### Description of the task
Restate, word for word, every line of the data.

(Stored data)

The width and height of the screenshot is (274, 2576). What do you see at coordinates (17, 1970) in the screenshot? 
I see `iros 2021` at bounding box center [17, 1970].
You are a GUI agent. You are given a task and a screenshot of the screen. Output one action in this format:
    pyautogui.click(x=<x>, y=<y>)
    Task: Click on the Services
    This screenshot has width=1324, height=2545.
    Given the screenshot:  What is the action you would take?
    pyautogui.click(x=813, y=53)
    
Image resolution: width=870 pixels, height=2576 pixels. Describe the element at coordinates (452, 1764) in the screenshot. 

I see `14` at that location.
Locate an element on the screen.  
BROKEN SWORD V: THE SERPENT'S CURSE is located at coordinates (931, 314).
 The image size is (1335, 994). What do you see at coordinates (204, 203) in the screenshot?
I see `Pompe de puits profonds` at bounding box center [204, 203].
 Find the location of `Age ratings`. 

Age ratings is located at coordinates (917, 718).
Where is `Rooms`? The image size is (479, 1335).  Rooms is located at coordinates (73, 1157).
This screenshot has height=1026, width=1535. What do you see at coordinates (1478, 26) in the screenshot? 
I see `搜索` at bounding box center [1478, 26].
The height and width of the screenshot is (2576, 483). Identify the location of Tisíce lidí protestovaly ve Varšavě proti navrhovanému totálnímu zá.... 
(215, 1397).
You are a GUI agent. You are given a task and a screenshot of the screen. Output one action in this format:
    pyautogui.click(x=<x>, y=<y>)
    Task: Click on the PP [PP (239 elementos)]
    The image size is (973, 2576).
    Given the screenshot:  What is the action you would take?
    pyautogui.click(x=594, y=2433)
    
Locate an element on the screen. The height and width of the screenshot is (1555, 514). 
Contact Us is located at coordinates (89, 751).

### Task result
The width and height of the screenshot is (274, 2576). What do you see at coordinates (17, 1970) in the screenshot? 
I see `iros 2021` at bounding box center [17, 1970].
You are a GUI agent. You are given a task and a screenshot of the screen. Output one action in this format:
    pyautogui.click(x=<x>, y=<y>)
    Task: Click on the Services
    This screenshot has width=1324, height=2545.
    Given the screenshot:  What is the action you would take?
    pyautogui.click(x=813, y=53)
    
Image resolution: width=870 pixels, height=2576 pixels. Describe the element at coordinates (452, 1764) in the screenshot. 

I see `14` at that location.
Locate an element on the screen.  
BROKEN SWORD V: THE SERPENT'S CURSE is located at coordinates (931, 314).
 The image size is (1335, 994). What do you see at coordinates (204, 203) in the screenshot?
I see `Pompe de puits profonds` at bounding box center [204, 203].
 Find the location of `Age ratings`. 

Age ratings is located at coordinates (917, 718).
Where is `Rooms`? The image size is (479, 1335).  Rooms is located at coordinates (73, 1157).
This screenshot has height=1026, width=1535. What do you see at coordinates (1478, 26) in the screenshot? 
I see `搜索` at bounding box center [1478, 26].
The height and width of the screenshot is (2576, 483). Identify the location of Tisíce lidí protestovaly ve Varšavě proti navrhovanému totálnímu zá.... 
(215, 1397).
You are a GUI agent. You are given a task and a screenshot of the screen. Output one action in this format:
    pyautogui.click(x=<x>, y=<y>)
    Task: Click on the PP [PP (239 elementos)]
    The image size is (973, 2576).
    Given the screenshot:  What is the action you would take?
    pyautogui.click(x=594, y=2433)
    
Locate an element on the screen. The height and width of the screenshot is (1555, 514). 
Contact Us is located at coordinates (89, 751).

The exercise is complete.